Lattice points on the plane ax+by+cz=d and the diophantine system ax+by+cz=d ex+fy+gz=h

TL;DR

This paper thoroughly analyzes the solutions of linear Diophantine equations and systems with three variables, providing conditions for solutions and a parametric description, filling gaps in existing number theory literature.

Contribution

It offers a complete, detailed analysis of the three-variable Diophantine equation and system, including solution conditions and geometric interpretation, which were previously underexplored.

Findings

Derived necessary and sufficient conditions for solutions to exist.

Provided a parametric description of the solution set.

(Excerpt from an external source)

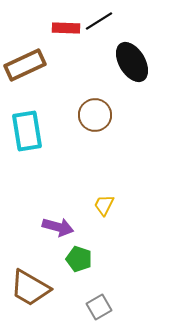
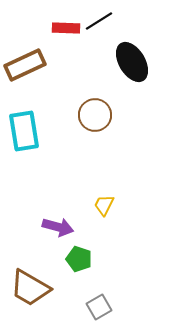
cyan rectangle: moved 3 px left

Included detailed examples illustrating the solution process.

Abstract

The subject matter of this work are the linear, three variable diophantine equation ax+by+cz=d (1), and the diophantine system ax+by+cz=d (2) ex+fy+gz=h with the coefficients a,b,c,d,e,f,g,h being integers. Introductory number theory books, typically contain only a brief outline of how to solve equation (1). Even less or no material is offered on the system (2). The purpose of this work is to fill this gap. After some preliminary, introductory material, which includes the general solution of the two variable linear diophantine equation ax+by=c(material which we use later in the paper); we present a complete and detailed analysis of equation (1). We determine the precise conditions that the coefficients a,b,c,d must satisfy in order for integer solutions to exist. We then derive a two-parameter, parametric description of The solution set. The solution set of (1), if not empty, consists of all integer triples (x,y,z) that satisfy (1). Geometrically, this is interpreted as the set of all lattice points in 3-D space which lie on the plane with equation (1). Similarly, we offer an exhaustive analysis of the system (2) by determining the precise conditions that the coeffients must satisfy in order for integer solutions to exist. We offer seven examples with detailed solutions.